Na manhã da terça-feira, dia 19, o Brasil acordou com a notícia de que o plano do ex-presidente Bolsonaro e sua organização criminosa que pretendia um golpe de Estado em 2022 para impedir a posse do presidente eleito Lula, ia muito além do que se poderia imaginar.
Segundo investigações da Polícia Federal, a partir de depoimentos e acesso a material colhido em operações anteriores, parte da operação criminosa tinha como objetivo assassinar o à época presidente eleito, Lula, seu vice, Geraldo Alckmin, e o presidente do TSE à época e ministro do STF Alexandre de Moraes.

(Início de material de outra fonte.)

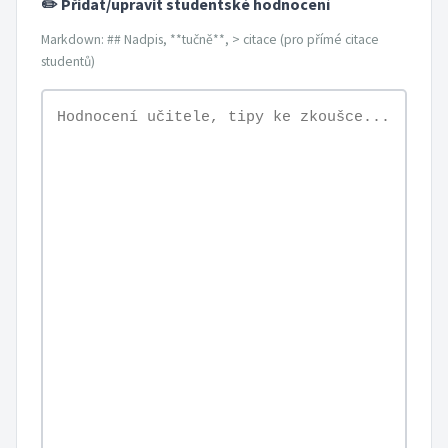
✏️ Přidat/upravit studentské hodnocení
Markdown: ## Nadpis, **tučně**, > citace (pro přímé citace
studentů)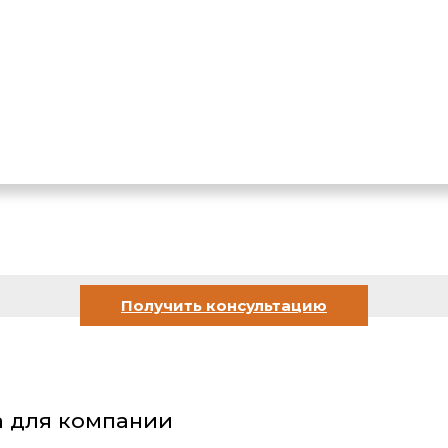
Получить консультацию
 для компании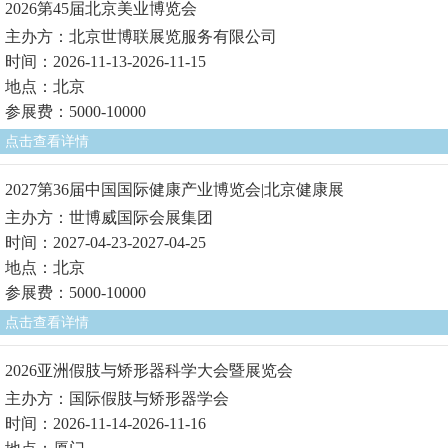
2026第45届北京美业博览会
主办方：北京世博联展览服务有限公司
时间：2026-11-13-2026-11-15
地点：北京
参展费：5000-10000
点击查看详情
2027第36届中国国际健康产业博览会|北京健康展
主办方：世博威国际会展集团
时间：2027-04-23-2027-04-25
地点：北京
参展费：5000-10000
点击查看详情
2026亚洲假肢与矫形器科学大会暨展览会
主办方：国际假肢与矫形器学会
时间：2026-11-14-2026-11-16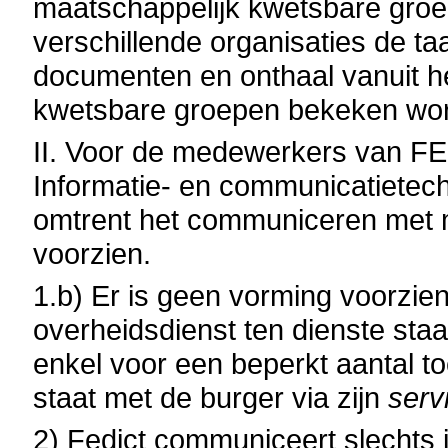
maatschappelijk kwetsbare groe
verschillende organisaties de ta
documenten en onthaal vanuit h
kwetsbare groepen bekeken wor
II. Voor de medewerkers van FE
Informatie- en communicatietech
omtrent het communiceren met 
voorzien.
1.b) Er is geen vorming voorzien
overheidsdienst ten dienste sta
enkel voor een beperkt aantal t
staat met de burger via zijn
serv
2) Fedict communiceert slechts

A convocação para a reunião golpista foi feita pelo general Braga Netto, ministro da Defesa e vice na chapa perdedora de Jair Bolsonaro, ainda presidente da República. Braga Netto marcou a reunião em sua casa onde seriam debatidos pontos do plano de golpe de Estado desenhado pelo general Mário Fernandes, secretário de Bolsonaro e até pouco tempo antes comandante geral das Forças Especiais do Exército, a tropa de elite da corporação, conhecidos como kids pretos. O golpe foi impresso no Palácio do Planalto e levado ao Alvorada pelo general para um encontro com Bolsonaro.
Aparentemente, os golpistas ficaram animados com a nota divulgada no dia anterior, 11 de dezembro de 2022, pelas Forças Armadas, que "autorizavam" oficialmente os acampamentos golpistas diante dos quartéis, onde bolsonaristas exigiam golpe de Estado.
A nota não citava os acampamentos, mas foi entendida pelos manifestantes como um sinal verde para que eles continuassem diante dos quartéis. As manifestações se avolumaram e em alguns dias mais de 100 mil pessoas se aglomeraram diante do QG do Exército.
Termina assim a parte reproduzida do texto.